The outcome of CQC consultation has now been published and there have been changes to its regulatory regime.
The multiple provider handbooks will now be replaced with two CQC assessment frameworks for all providers, one for healthcare and one for adult social care. The NHS Trusts will seek to implement the new assessment frameworks from this month, whilst the adult social care providers and GPs will have until November 2017. The independent sector providers will have until 2018/19 to implement the new frameworks.
In addition, there will be a new monitoring, inspection and ratings regime for NHS Trusts which will entail a well-led assessment and at least one core service inspection each year. It is expected that this will also be implemented this month by the NHS Trusts. There may be similar changes brought in for other providers including independent sector providers, following further CQC consultations this year.
The New Assessment Frameworks
The 5 Key Questions within the current provider handbook will remain unchanged (are services safe, effective, caring, responsive and well-led), however there are various revisions and additions to the existing Key Lines of Enquiry and Prompts.
In order to assist providers with updating systems and processes which may be aligned to the existing assessment frameworks, the CQC has published versions of the frameworks with the changes clearly marked. These versions can be accessed by clicking on healthcare and/ or social care.
New CQC Regime for NHS Trusts
The key points in the new CQC regime for NHS Trusts are as follows:
The CQC will monitor NHS Trusts and decide which core services to inspect and when by using the new ‘CQC Insight’ system, but will initially seek to focus on existing data collections available nationally.
The new, annual Provider Information Requests (PIRs) will also be implemented, and the first batch of NHS Trusts that are identified on a risk basis and/or those not inspected in the last 12 months will receive a new-style PIR in the second half of this month, with targeted inspections likely to follow in the following 6 months after a PIR request. There will also be quarterly relationship management meetings with Trusts, which will help inform the CQC’s regulatory planning.
The CQC will be going ahead with its plan for NHS Trusts to have a well-led assessment and assessment of at least one core service each year after receiving extensive support for the proposals relating to the nature and frequency of inspections.
Following the CQC’s internal regulatory planning meetings, the Trusts will be informed of the timing of the well-led assessments. The CQC has specified that the scope/depth of these well-led inspections may vary according to the nature of the individual Trust.
In respect of core services, the CQC will inspect each year:
- All core services rated ‘inadequate’;
- Half of those rated ‘requires improvement’;
- a third of those rated ‘good’;and
- a fifth of those rated ‘outstanding’.
The CQC will address the concerns expressed in the consultation that long gaps between inspections for some core services may well prevent Trusts from being able to demonstrate improvements and some core service inspections will be triggered by information suggesting that the quality of care has improved.
A consultation on the monitoring and inspection regime changes for the adult social care and primary medical care sectors has commenced, and there will be a similar consultation during 2017/18 on the proposed changes to how independent sector providers are regulated and rated.

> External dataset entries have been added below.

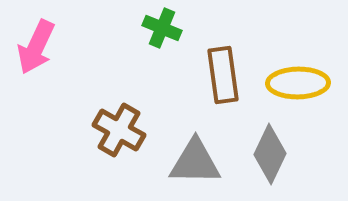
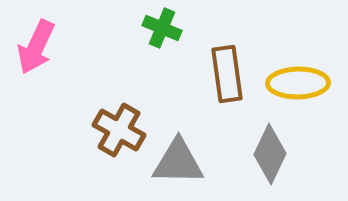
brown rectangle: moved 4 px right, 1 px up
gray triangle: moved 17 px left
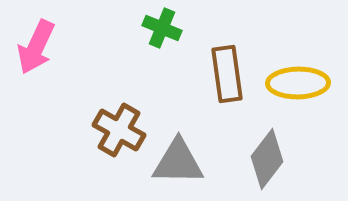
gray diamond: moved 3 px left, 5 px down; rotated 12 degrees clockwise
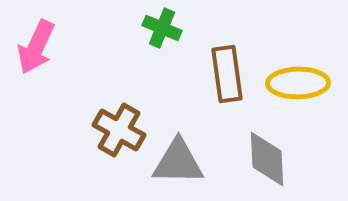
gray diamond: rotated 40 degrees counterclockwise
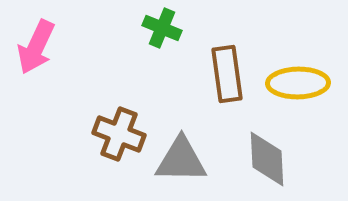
brown cross: moved 4 px down; rotated 9 degrees counterclockwise
gray triangle: moved 3 px right, 2 px up
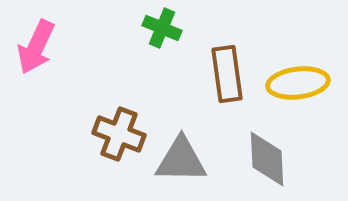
yellow ellipse: rotated 6 degrees counterclockwise
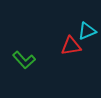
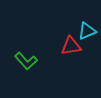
green L-shape: moved 2 px right, 1 px down
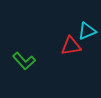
green L-shape: moved 2 px left
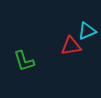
green L-shape: rotated 25 degrees clockwise
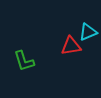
cyan triangle: moved 1 px right, 1 px down
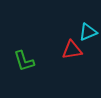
red triangle: moved 1 px right, 4 px down
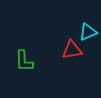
green L-shape: rotated 15 degrees clockwise
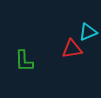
red triangle: moved 1 px up
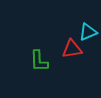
green L-shape: moved 15 px right
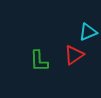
red triangle: moved 2 px right, 6 px down; rotated 25 degrees counterclockwise
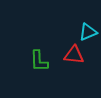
red triangle: rotated 40 degrees clockwise
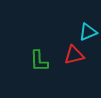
red triangle: rotated 20 degrees counterclockwise
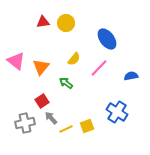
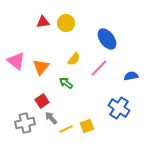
blue cross: moved 2 px right, 4 px up
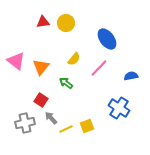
red square: moved 1 px left, 1 px up; rotated 24 degrees counterclockwise
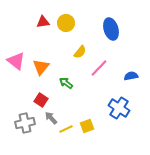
blue ellipse: moved 4 px right, 10 px up; rotated 20 degrees clockwise
yellow semicircle: moved 6 px right, 7 px up
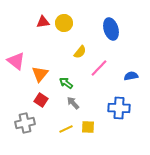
yellow circle: moved 2 px left
orange triangle: moved 1 px left, 7 px down
blue cross: rotated 30 degrees counterclockwise
gray arrow: moved 22 px right, 15 px up
yellow square: moved 1 px right, 1 px down; rotated 24 degrees clockwise
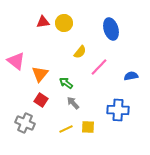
pink line: moved 1 px up
blue cross: moved 1 px left, 2 px down
gray cross: rotated 36 degrees clockwise
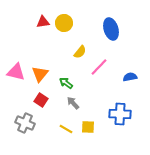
pink triangle: moved 11 px down; rotated 24 degrees counterclockwise
blue semicircle: moved 1 px left, 1 px down
blue cross: moved 2 px right, 4 px down
yellow line: rotated 56 degrees clockwise
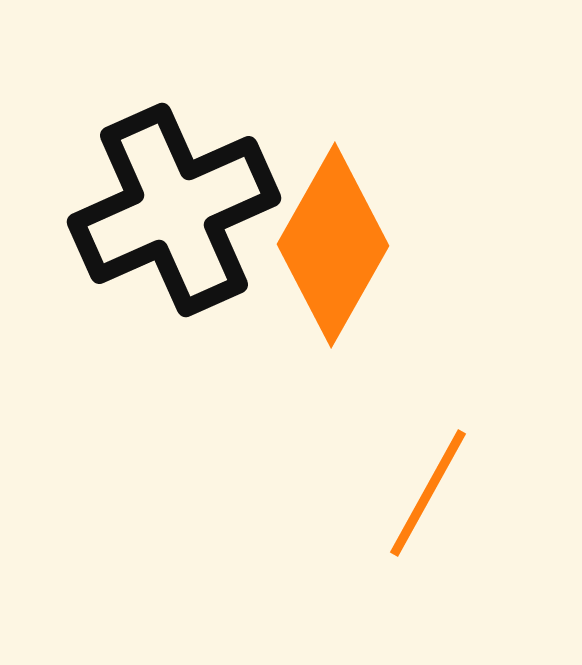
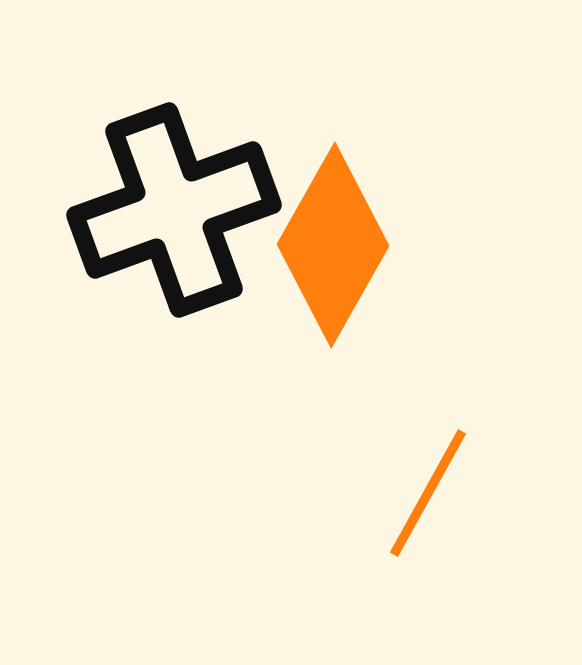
black cross: rotated 4 degrees clockwise
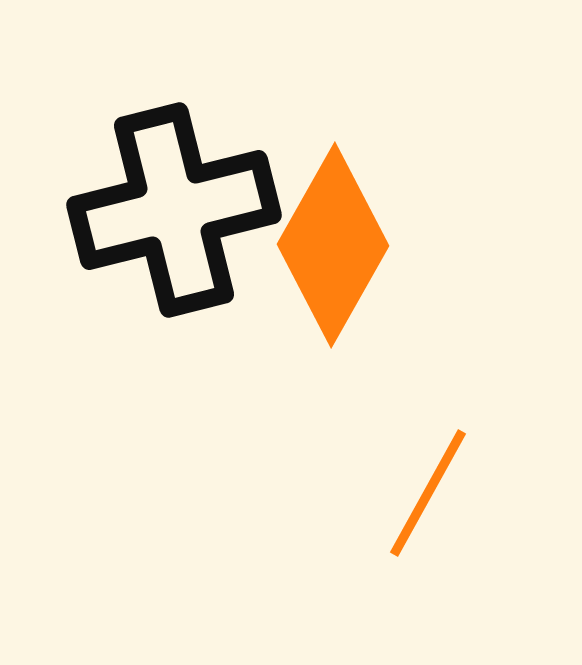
black cross: rotated 6 degrees clockwise
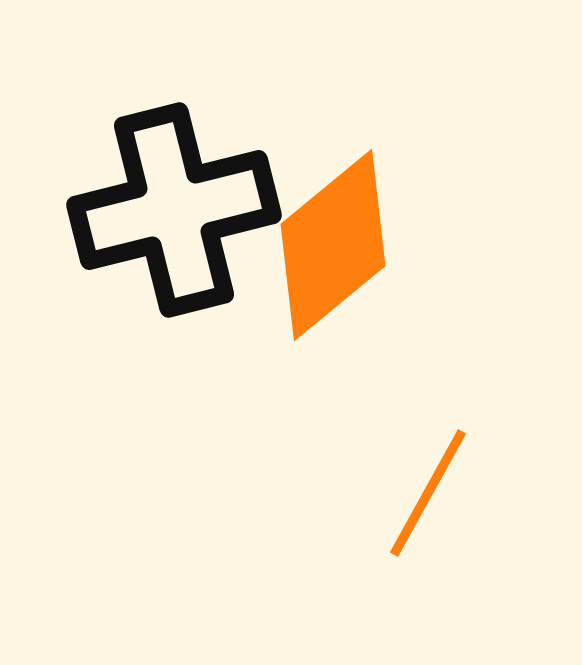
orange diamond: rotated 21 degrees clockwise
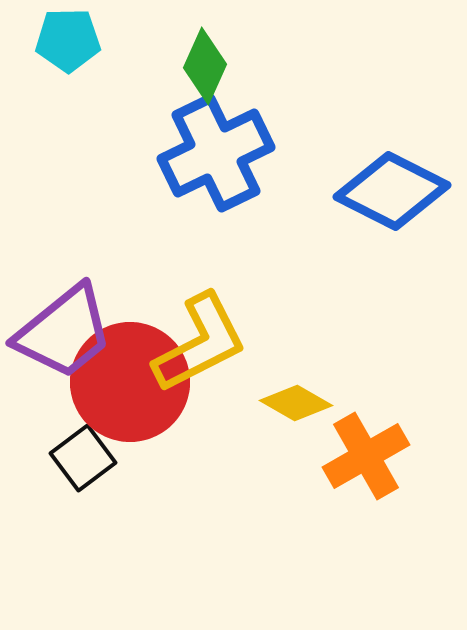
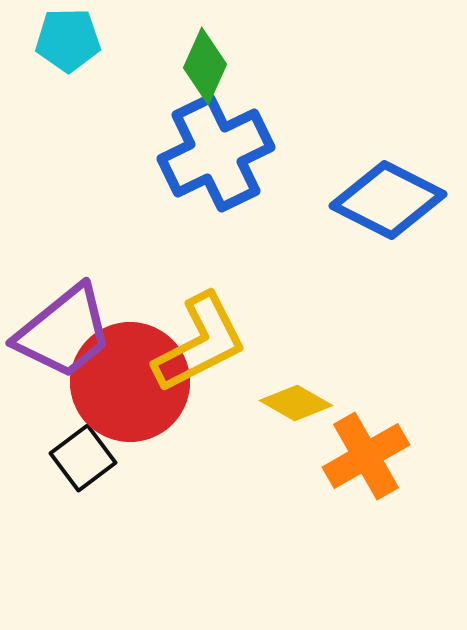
blue diamond: moved 4 px left, 9 px down
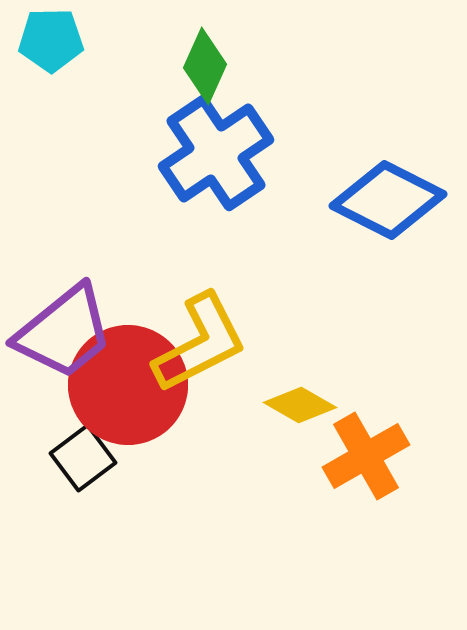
cyan pentagon: moved 17 px left
blue cross: rotated 8 degrees counterclockwise
red circle: moved 2 px left, 3 px down
yellow diamond: moved 4 px right, 2 px down
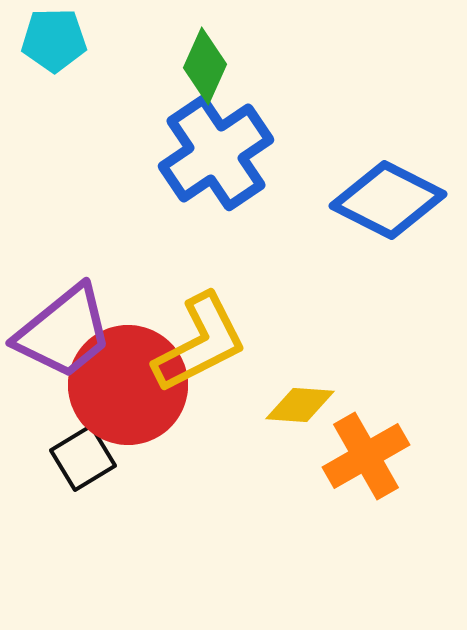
cyan pentagon: moved 3 px right
yellow diamond: rotated 26 degrees counterclockwise
black square: rotated 6 degrees clockwise
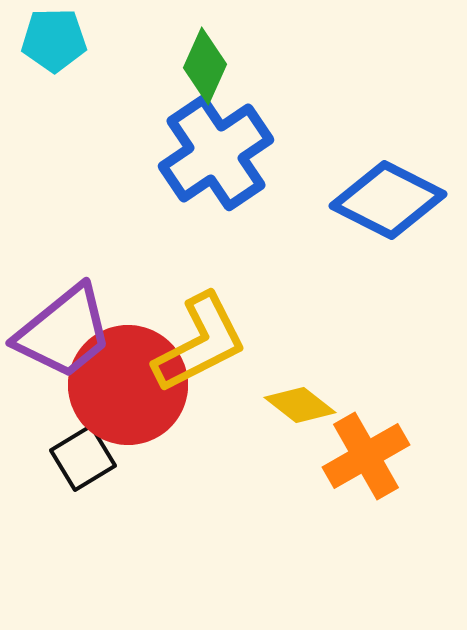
yellow diamond: rotated 34 degrees clockwise
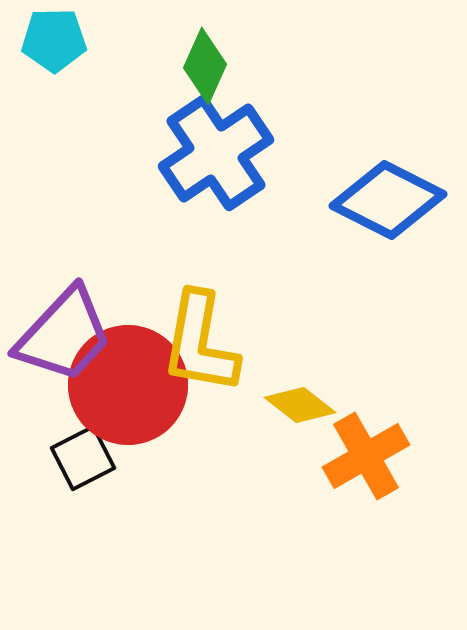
purple trapezoid: moved 3 px down; rotated 8 degrees counterclockwise
yellow L-shape: rotated 127 degrees clockwise
black square: rotated 4 degrees clockwise
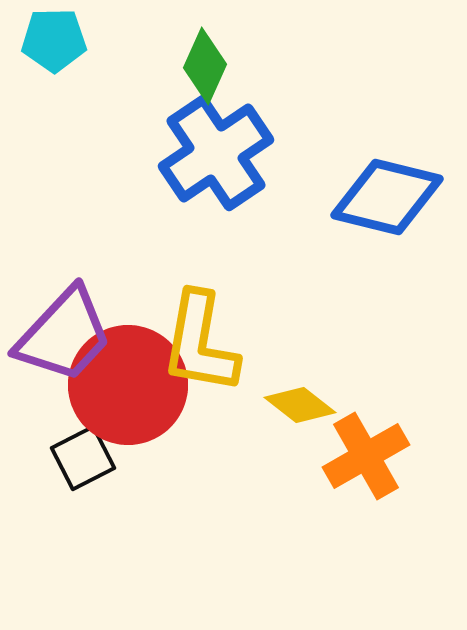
blue diamond: moved 1 px left, 3 px up; rotated 13 degrees counterclockwise
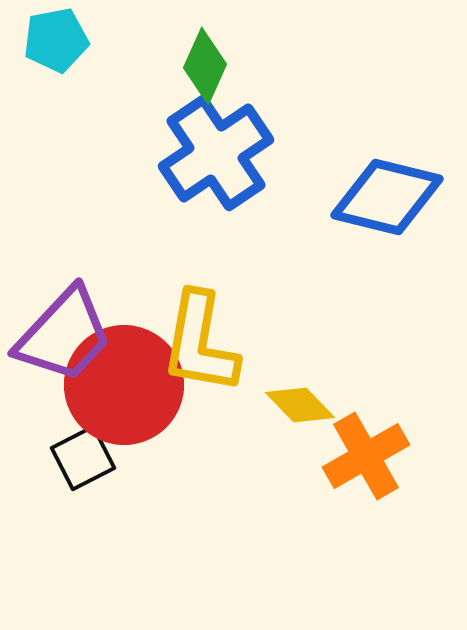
cyan pentagon: moved 2 px right; rotated 10 degrees counterclockwise
red circle: moved 4 px left
yellow diamond: rotated 8 degrees clockwise
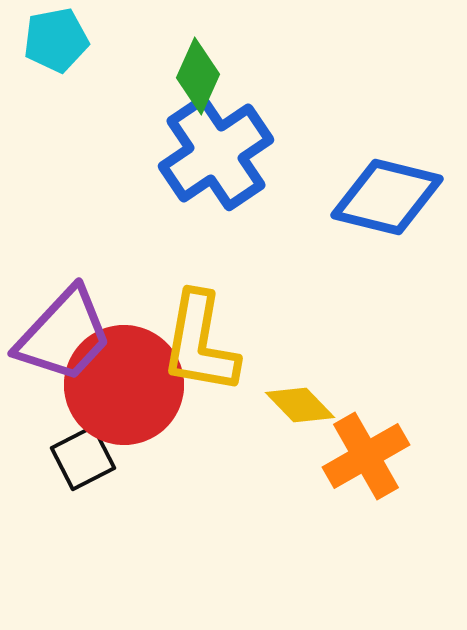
green diamond: moved 7 px left, 10 px down
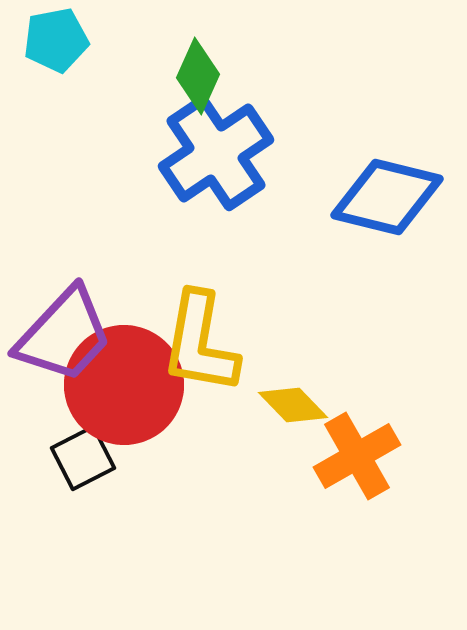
yellow diamond: moved 7 px left
orange cross: moved 9 px left
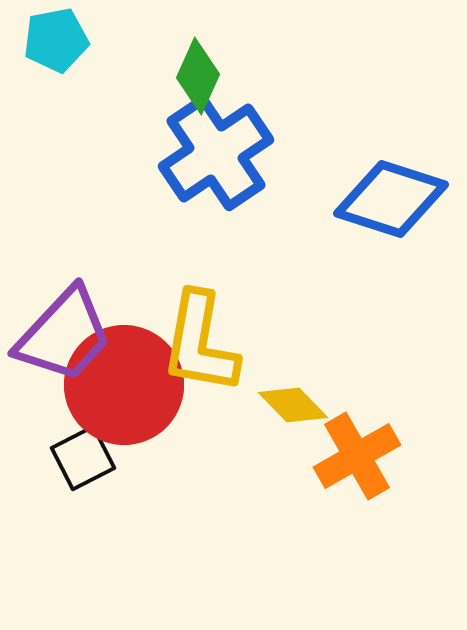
blue diamond: moved 4 px right, 2 px down; rotated 4 degrees clockwise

There were also concerns from those who responded to the CQC’s consultation for the need to improve transparency about how ratings are arrived at.
The CQC has committed to setting out clearly in each report how it reached the rating of ‘outstanding’, ‘good’, ‘requires improvement’ and ‘inadequate’ for each question, including factors considered and how this impacted on the CQC’s decision-making.
The next consultation
The CQC has launched a further consultation about the number of issues relevant to all sectors, including how providers are registered, new models of care/complex care providers and proposals for provider-level assessments. In addition it will also propose regulatory regime changes for adult social care and primary medical care (closing date 8 August 2017), with a third consultation in relation to CQC regime changes for independent sector providers expected later in 2017/18.
The first tranche of new-style information requests will be sent out to NHS Trusts this month and it is anticipated that the first of the ‘next phase’ NHS Trust inspections will take place between September and November 2017 and be fully embedded by Spring 2019.